Death by dentist. Further proof that Clue should have taken place in a dentist's office and not a grand mansion.

(I'll explain all the dumb jokes later, or at least why they keep popping up).

I digress. Anyway, two recent klutzy incidents been really special, and by special I mean I haven't gone a day without whacking, hitting, or bruising myself. I tell these stories at my own risk, because I am aware how much any one of these will make me sound like an idiot.

Memorial Day, Tanner talked me into going out to a trampoline place in...somewhere south of Salt Lake. I think it was Lehi. Anyway, his cousin works there, and Tanner had been previously, so I decided to be a sport and go. Trampolines and foam pits are fun, right?

Yes.

When we got there, I quickly realized I was out of my depth. People were performing all kinds of fancy tricks off of the trampolines, and my husband, apparently a secret acrobat, hastened to join them.

My father was not fond of trampolines as a kid, so I never even learned how to front flip.

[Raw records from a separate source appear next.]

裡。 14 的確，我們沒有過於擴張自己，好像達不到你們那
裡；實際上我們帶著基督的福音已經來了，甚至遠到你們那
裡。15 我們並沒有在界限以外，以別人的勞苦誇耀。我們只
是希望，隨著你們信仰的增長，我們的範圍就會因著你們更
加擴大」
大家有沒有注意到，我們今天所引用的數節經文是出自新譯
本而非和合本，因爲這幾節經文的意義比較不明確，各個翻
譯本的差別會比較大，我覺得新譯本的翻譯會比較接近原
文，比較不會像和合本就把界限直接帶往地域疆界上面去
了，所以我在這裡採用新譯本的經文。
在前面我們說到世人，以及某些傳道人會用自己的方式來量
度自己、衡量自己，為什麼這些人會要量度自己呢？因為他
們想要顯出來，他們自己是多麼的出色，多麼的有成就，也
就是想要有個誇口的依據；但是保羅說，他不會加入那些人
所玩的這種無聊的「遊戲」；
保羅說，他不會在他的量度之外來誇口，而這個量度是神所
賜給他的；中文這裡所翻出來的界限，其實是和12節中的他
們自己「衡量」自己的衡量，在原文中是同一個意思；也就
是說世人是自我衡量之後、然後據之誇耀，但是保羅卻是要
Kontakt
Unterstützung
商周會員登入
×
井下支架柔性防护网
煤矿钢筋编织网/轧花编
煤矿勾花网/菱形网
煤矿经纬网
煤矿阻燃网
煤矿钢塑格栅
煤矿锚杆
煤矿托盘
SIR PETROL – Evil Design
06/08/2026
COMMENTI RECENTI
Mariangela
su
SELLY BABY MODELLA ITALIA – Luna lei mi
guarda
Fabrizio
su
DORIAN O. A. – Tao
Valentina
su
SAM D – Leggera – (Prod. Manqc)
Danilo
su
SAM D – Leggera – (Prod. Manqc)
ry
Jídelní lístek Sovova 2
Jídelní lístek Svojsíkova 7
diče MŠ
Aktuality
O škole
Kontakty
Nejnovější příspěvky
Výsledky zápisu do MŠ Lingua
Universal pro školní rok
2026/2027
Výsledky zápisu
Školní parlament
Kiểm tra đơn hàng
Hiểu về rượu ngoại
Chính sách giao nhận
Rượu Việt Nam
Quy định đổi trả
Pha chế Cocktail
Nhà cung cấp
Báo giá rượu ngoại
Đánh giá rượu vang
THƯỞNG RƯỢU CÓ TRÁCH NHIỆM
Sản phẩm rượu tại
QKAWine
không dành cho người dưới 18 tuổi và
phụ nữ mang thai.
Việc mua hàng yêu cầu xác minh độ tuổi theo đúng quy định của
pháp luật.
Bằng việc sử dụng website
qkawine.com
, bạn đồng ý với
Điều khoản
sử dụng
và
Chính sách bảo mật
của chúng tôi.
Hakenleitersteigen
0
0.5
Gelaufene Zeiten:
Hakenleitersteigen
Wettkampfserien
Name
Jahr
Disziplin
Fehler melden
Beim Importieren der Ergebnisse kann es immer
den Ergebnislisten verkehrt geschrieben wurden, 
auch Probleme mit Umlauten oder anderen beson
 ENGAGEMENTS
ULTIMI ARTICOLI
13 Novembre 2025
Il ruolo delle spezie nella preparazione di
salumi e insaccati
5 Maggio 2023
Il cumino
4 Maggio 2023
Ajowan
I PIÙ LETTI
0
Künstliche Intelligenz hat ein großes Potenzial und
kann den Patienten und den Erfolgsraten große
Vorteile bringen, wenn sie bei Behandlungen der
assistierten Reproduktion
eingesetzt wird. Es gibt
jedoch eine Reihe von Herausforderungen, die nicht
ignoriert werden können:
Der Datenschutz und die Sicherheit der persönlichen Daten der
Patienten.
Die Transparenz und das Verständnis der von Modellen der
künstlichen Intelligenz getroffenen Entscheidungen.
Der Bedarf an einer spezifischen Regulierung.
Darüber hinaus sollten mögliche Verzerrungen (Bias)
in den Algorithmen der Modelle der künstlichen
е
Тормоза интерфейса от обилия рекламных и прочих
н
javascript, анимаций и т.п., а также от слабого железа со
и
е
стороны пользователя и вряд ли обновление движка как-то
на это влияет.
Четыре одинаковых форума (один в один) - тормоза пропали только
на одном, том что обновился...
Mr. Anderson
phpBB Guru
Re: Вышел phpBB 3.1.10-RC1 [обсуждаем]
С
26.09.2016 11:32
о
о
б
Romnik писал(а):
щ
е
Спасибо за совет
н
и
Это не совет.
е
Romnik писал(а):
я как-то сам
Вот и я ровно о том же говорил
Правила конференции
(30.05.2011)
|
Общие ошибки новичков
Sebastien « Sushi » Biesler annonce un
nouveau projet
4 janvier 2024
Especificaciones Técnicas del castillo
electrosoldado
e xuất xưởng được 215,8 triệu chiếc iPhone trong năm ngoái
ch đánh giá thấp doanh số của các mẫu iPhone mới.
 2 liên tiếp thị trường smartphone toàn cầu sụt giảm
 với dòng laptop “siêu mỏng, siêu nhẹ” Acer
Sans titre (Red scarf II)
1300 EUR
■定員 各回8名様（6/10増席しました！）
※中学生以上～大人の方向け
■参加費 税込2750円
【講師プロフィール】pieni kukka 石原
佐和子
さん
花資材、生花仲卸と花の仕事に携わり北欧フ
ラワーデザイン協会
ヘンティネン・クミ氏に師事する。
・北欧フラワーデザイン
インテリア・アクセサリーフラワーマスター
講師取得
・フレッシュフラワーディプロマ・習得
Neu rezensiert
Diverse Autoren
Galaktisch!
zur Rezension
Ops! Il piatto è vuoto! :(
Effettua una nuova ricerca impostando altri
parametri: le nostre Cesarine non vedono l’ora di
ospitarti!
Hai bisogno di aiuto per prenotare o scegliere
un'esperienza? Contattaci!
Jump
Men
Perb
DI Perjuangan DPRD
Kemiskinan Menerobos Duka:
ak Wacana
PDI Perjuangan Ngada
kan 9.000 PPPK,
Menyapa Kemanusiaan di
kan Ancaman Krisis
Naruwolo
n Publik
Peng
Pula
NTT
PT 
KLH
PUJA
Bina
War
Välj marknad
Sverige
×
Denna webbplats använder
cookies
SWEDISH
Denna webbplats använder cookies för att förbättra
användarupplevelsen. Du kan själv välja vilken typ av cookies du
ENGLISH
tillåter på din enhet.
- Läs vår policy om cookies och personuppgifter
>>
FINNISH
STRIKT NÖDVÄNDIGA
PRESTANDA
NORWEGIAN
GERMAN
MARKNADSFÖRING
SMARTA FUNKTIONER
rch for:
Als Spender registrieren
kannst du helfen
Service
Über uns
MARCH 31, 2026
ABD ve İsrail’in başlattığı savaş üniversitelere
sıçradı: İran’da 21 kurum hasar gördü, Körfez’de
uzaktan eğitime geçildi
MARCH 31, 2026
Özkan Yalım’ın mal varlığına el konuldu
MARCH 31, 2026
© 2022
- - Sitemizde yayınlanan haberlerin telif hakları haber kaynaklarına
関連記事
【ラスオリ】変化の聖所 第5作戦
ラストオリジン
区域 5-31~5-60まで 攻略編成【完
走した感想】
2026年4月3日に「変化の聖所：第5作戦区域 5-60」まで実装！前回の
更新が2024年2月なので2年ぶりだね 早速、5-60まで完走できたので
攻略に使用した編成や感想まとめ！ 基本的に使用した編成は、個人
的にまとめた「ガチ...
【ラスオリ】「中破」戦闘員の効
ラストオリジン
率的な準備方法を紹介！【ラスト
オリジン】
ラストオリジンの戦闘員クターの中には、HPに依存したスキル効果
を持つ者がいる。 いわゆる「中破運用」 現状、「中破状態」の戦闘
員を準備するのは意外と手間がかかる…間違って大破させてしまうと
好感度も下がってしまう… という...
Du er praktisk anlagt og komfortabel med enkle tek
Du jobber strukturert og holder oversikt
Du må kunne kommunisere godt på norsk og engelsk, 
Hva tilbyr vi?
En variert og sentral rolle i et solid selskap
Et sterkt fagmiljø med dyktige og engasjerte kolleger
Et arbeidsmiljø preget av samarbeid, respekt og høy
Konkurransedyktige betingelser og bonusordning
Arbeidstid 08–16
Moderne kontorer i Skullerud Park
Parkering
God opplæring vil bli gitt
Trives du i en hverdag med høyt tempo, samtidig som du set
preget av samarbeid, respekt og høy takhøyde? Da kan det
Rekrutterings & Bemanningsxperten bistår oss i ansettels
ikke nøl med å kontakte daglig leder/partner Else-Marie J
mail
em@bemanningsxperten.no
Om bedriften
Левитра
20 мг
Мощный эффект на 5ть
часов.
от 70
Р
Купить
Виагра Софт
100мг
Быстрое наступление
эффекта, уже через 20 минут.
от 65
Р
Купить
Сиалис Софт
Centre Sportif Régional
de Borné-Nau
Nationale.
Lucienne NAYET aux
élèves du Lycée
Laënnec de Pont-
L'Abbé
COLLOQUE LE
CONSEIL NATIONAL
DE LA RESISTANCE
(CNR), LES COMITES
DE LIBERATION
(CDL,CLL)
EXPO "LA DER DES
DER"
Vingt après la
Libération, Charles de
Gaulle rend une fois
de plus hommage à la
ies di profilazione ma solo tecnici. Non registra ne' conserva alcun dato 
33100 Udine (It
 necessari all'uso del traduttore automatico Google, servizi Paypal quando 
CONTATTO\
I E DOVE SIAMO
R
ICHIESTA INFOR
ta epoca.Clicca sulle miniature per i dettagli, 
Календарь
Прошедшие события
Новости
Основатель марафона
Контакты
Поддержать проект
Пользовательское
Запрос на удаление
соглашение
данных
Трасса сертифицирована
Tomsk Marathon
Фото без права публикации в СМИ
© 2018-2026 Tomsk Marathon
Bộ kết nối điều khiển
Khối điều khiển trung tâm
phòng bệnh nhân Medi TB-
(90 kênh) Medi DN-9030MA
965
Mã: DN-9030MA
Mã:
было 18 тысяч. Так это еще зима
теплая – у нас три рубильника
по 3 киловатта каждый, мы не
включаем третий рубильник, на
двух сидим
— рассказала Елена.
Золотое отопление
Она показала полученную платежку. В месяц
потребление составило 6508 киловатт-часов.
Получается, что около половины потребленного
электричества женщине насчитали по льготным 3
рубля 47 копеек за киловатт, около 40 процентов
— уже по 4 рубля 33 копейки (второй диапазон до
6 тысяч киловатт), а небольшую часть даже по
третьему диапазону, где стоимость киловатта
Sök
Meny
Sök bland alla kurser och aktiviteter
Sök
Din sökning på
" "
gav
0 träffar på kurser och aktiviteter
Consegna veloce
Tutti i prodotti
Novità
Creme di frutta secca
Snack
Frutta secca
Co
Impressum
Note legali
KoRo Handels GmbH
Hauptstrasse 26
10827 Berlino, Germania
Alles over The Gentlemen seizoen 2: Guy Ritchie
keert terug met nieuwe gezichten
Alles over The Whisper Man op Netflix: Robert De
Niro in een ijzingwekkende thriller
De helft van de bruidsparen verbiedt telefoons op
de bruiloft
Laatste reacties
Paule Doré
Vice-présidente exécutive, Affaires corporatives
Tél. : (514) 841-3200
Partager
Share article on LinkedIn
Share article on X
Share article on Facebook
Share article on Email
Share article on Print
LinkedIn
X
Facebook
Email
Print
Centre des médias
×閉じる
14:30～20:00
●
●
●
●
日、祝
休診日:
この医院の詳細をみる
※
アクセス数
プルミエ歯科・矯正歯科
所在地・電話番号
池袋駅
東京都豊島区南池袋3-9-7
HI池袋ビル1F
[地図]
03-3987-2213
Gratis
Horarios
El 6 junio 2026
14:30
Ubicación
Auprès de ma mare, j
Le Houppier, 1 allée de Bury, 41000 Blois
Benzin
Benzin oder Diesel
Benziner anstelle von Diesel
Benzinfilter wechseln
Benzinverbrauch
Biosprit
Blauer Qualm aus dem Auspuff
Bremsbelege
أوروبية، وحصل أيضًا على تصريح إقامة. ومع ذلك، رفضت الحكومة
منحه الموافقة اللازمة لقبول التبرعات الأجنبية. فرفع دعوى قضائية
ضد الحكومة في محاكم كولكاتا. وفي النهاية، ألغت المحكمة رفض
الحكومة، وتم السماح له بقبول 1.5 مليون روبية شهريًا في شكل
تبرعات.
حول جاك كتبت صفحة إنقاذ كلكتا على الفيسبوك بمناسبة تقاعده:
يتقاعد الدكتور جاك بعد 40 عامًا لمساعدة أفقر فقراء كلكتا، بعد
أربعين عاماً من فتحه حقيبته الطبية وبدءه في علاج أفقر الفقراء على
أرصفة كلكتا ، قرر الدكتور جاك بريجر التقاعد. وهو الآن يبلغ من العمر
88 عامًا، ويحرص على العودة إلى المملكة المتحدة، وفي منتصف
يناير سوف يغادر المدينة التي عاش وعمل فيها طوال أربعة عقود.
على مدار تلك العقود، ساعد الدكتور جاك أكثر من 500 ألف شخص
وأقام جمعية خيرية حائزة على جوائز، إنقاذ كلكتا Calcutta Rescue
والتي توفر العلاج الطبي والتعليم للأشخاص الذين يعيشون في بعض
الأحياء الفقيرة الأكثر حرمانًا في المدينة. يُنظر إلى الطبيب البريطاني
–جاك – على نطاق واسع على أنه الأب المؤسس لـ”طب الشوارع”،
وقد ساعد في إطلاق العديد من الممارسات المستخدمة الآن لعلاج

I'm 20 years old and I don't know how to front flip. The extent of my trampoline jumping skill is jumping straight up, returning to the surface of the trampoline, and jumping straight up again.
Trampoline Testing Facility


Exactly like that, except sadly, I'm not an elephant. And, with everyone around me (including teeny kids no taller than my thigh) flipping around and acting like Olympic trampolinists, I wasn't about to waste trampoline space (or their time) to demonstrate my superior vertical jumping abilities.

So Tanner, the sweetheart that he is, took it into his heart and head that he would teach me how to front flip.

I'm 20. I know that's not too old to learn how to front flip, but it ain't exactly the optimum age either. So there I was, standing on a trampoline with Tanner trying to coach me through the steps of a front flip, feeling like a total idiot.

Our first few attempts mostly consisted of me doing flailing bellyflops into the foam pit, getting stuck (and grossed out by the number of how many people's feet had touched the smelly cubes before mine) and climbing out, humiliated, as some tiny kid performed a triple backflip suicide jump with ease off of a cliff and then walked across the ceiling.

I'm exaggerating. But that's how it felt.

So finally Tanner left me to practice on my own, because he wanted to practice a fancy-person move his cousin had taught him. So I stood there, jumping with my arms flapping up and down at my sides like some sort of deranged penguin, going "ONETWOTHREE GO."

Front flips combine two of the things I like the least: falling forward and speed. It's the same reason why I hate skiing, heights, and driving cars on the freeway.

So, I finally managed a semi-respectable front flip, and on the way down I was thinking, that wasn't too hard.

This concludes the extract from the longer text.